◆ Entries supplied
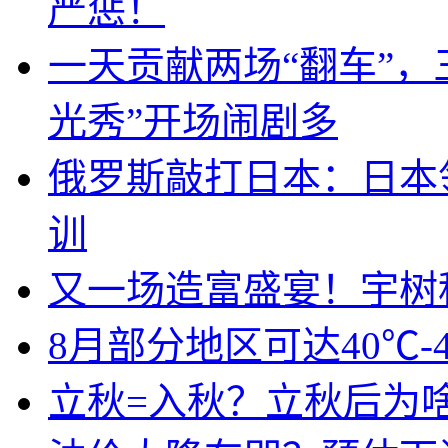
严惩！
一天贡献两场“翻车”，
光秀”开场闹剧多
俄罗斯敲打日本：日本
训
又一场造富盛宴！宇树
8月部分地区可达40℃-
立秋=入秋？立秋后为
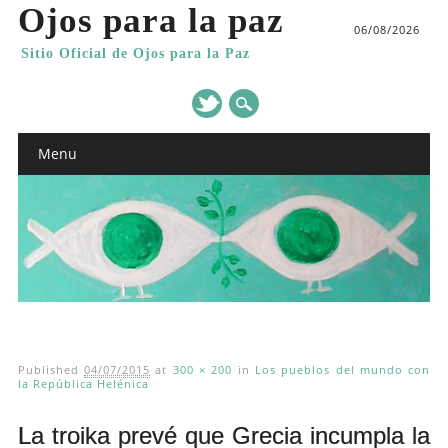
Ojos para la paz
06/08/2026
Sitio Oficial de Ojos para la Paz
Main menu
Skip
Menu
to
content
Published
04/07/2015
at
300 × 200
in
Los pueblos del mundo con
la República Helénica
La troika prevé que Grecia incumpla la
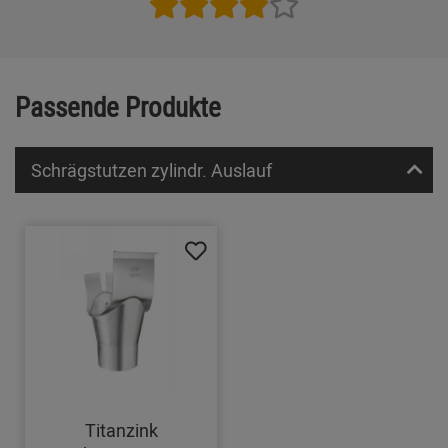
Passende Produkte
Schrägstutzen zylindr. Auslauf
Titanzink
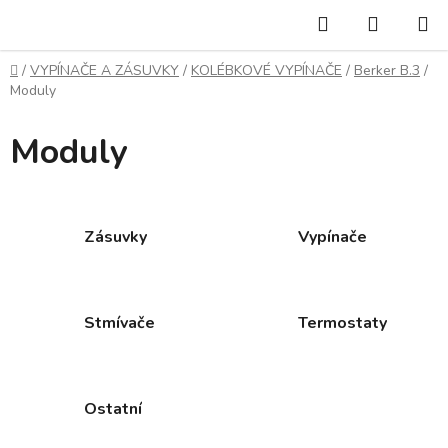
Přejít
Hledat
NÁKUP
na
KOŠÍK
obsah
Domů
/
VYPÍNAČE A ZÁSUVKY
/
KOLÉBKOVÉ VYPÍNAČE
/
Berker B.3
/
Moduly
Moduly
Zásuvky
Vypínače
Stmívače
Termostaty
Ostatní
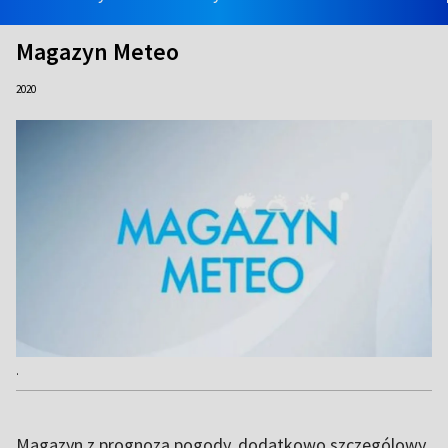
Magazyn Meteo
2020
.
Magazyn z prognozą pogody, dodatkowo szczególowy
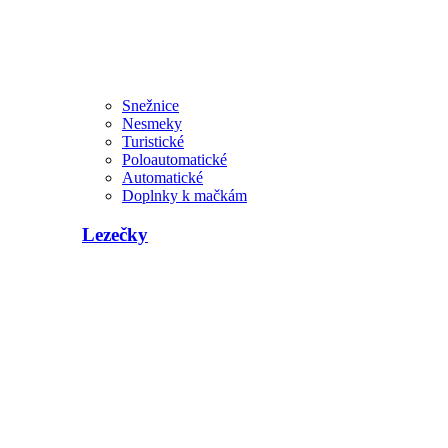
Snežnice
Nesmeky
Turistické
Poloautomatické
Automatické
Doplnky k mačkám
Lezečky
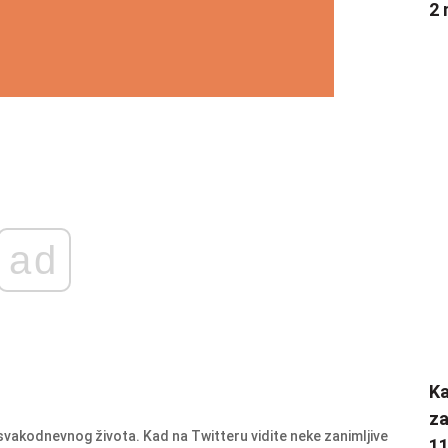
2 
ad
K
za
o svakodnevnog života. Kad na Twitteru vidite neke zanimljive
1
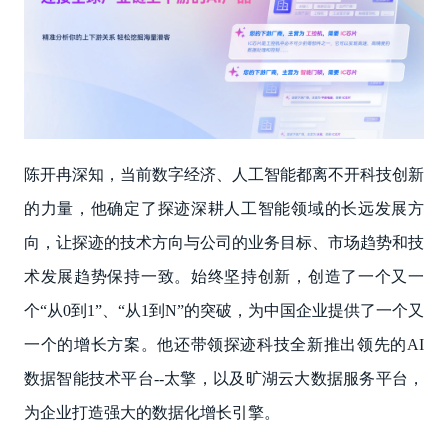
陈开冉深知，当前数字经济、人工智能都离不开科技创新
的力量，他确定了探迹深耕人工智能领域的长远发展方
向，让探迹的技术方向与公司的业务目标、市场趋势和技
术发展趋势保持一致。始终坚持创新，创造了一个又一
个“从0到1”、“从1到N”的突破，为中国企业提供了一个又
一个的增长方案。他还带领探迹科技全新推出领先的AI
数据智能技术平台--太擎，以及旷湖云大数据服务平台，
为企业打造强大的数据化增长引擎。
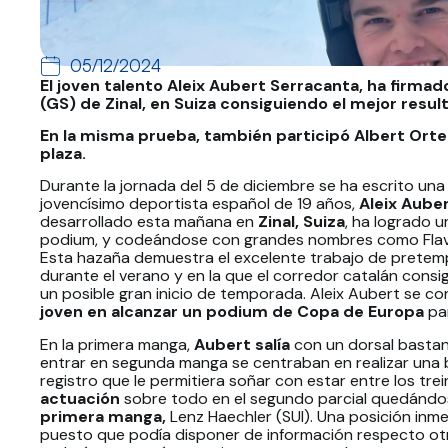
05/12/2024
El joven talento Aleix Aubert Serracanta, ha firmad
(GS) de Zinal, en Suiza consiguiendo el mejor resul
En la misma prueba, también participó Albert Orte
plaza.
Durante la jornada del 5 de diciembre se ha escrito una 
jovencísimo deportista español de 19 años,
Aleix Aube
desarrollado esta mañana en
Zinal, Suiza
, ha logrado 
podium, y codeándose con grandes nombres como Flavio 
Esta hazaña demuestra el excelente trabajo de prete
durante el verano y en la que el corredor catalán con
un posible gran inicio de temporada. Aleix Aubert se con
joven en alcanzar un podium de Copa de Europa
par
En la primera manga,
Aubert salía
con un dorsal bastan
entrar en segunda manga se centraban en realizar una ba
registro que le permitiera soñar con estar entre los tre
actuación
sobre todo en el segundo parcial quedándos
primera manga,
Lenz Haechler (SUI). Una posición inm
puesto que podía disponer de información respecto ot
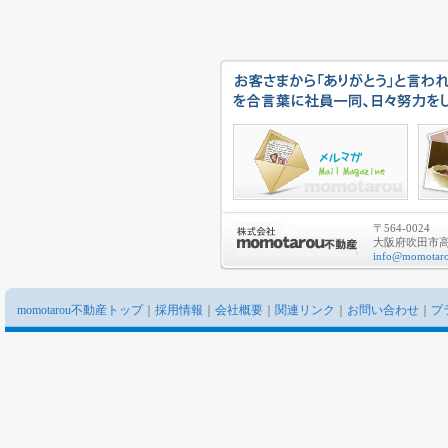
〒564-0024
大阪府吹田市高城
info@momotaro
momotarou不動産トップ
｜
採用情報
｜
会社概要
｜
関連リンク
｜
お問い合わせ
｜
プ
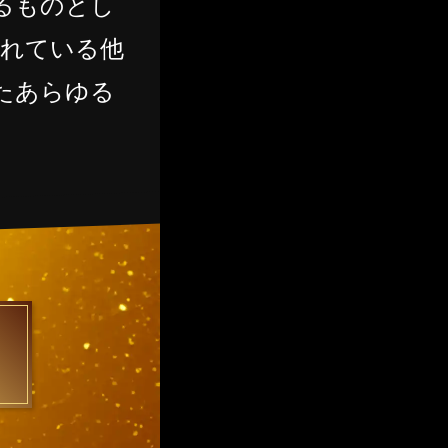
るものとし
されている他
たあらゆる
。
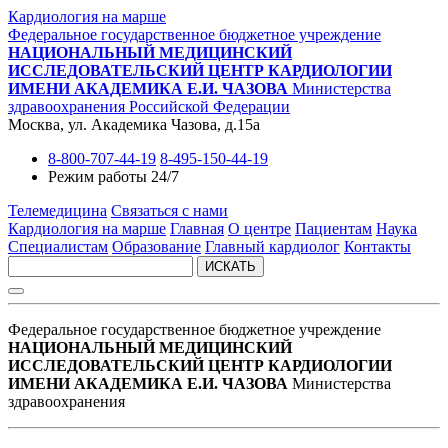
Кардиология на марше
Федеральное государственное бюджетное учреждение
НАЦИОНАЛЬНЫЙ МЕДИЦИНСКИЙ
ИССЛЕДОВАТЕЛЬСКИЙ ЦЕНТР КАРДИОЛОГИИ
ИМЕНИ АКАДЕМИКА Е.И. ЧАЗОВА
Министерства
здравоохранения Российской Федерации
Москва, ул. Академика Чазова, д.15а
8-800-707-44-19
8-495-150-44-19
Режим работы 24/7
Телемедицина
Связаться с нами
Кардиология на марше
Главная
О центре
Пациентам
Наука
Специалистам
Образование
Главный кардиолог
Контакты
ИСКАТЬ
Федеральное государственное бюджетное учреждение
НАЦИОНАЛЬНЫЙ МЕДИЦИНСКИЙ
ИССЛЕДОВАТЕЛЬСКИЙ ЦЕНТР КАРДИОЛОГИИ
ИМЕНИ АКАДЕМИКА Е.И. ЧАЗОВА
Министерства
здравоохранения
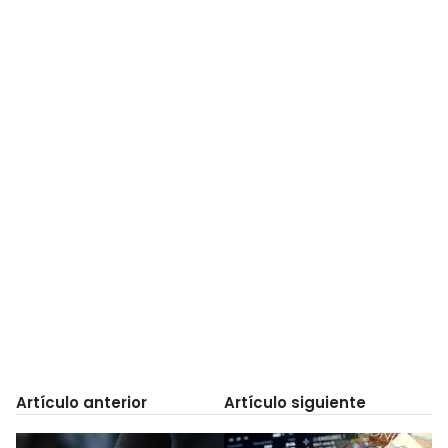
Artículo anterior
Artículo siguiente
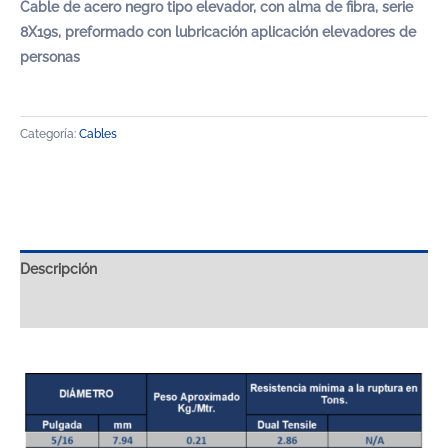
Cable de acero negro tipo elevador, con alma de fibra, serie
8X19s, preformado con lubricación aplicación elevadores de
personas
Categoría:
Cables
Descripción
Valoraciones (0)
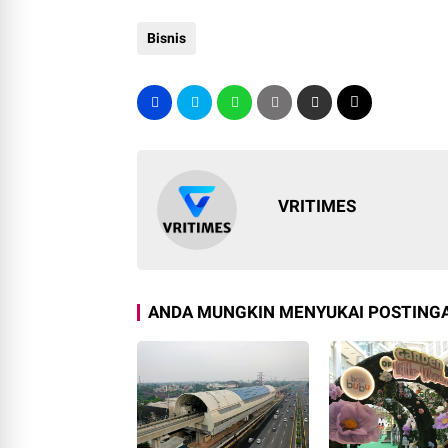
Bisnis
VRITIMES
ANDA MUNGKIN MENYUKAI POSTINGA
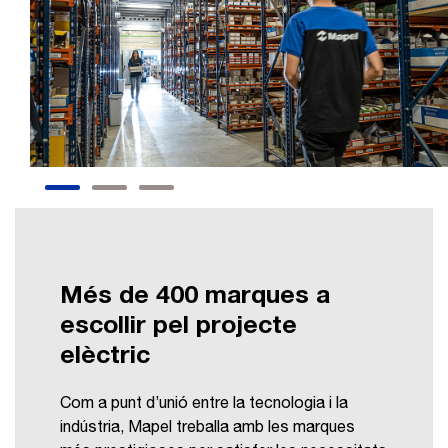
Més de 400 marques a
escollir pel projecte
elèctric
Com a punt d’unió entre la tecnologia i la
indústria, Mapel treballa amb les marques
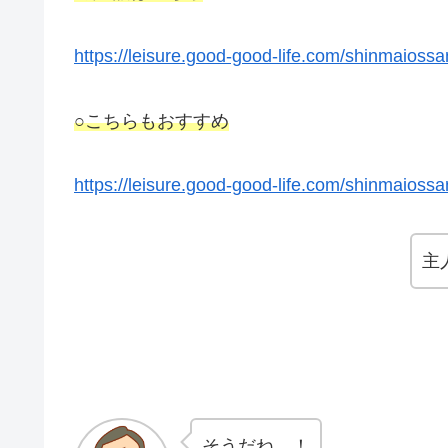
https://leisure.good-good-life.com/shinmaioss
○こちらもおすすめ
https://leisure.good-good-life.com/shinmaiossa
主
そうだね…！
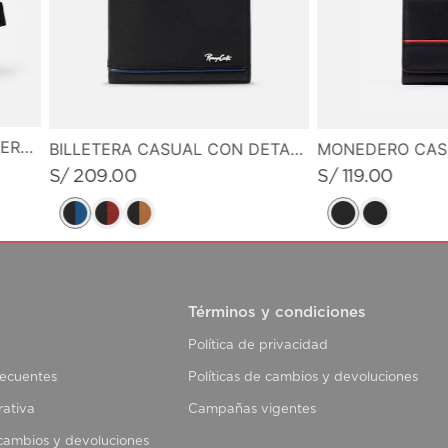
CANGURO PEQUEÑO EN CUERO GRABADO
BILLETERA CASUAL CON DETALLE DE LINEA EN CONTRASTE
S/
209
.
00
S/
119
.
00
Términos y condiciones
Política de privacidad
recuentes
Políticas de cambios y devoluciones
rativa
Campañas vigentes
 cambios y devoluciones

◆ Exercise
In the material above, how many lines contain "entre"? Reply with only the number.

◆ Result of the task
2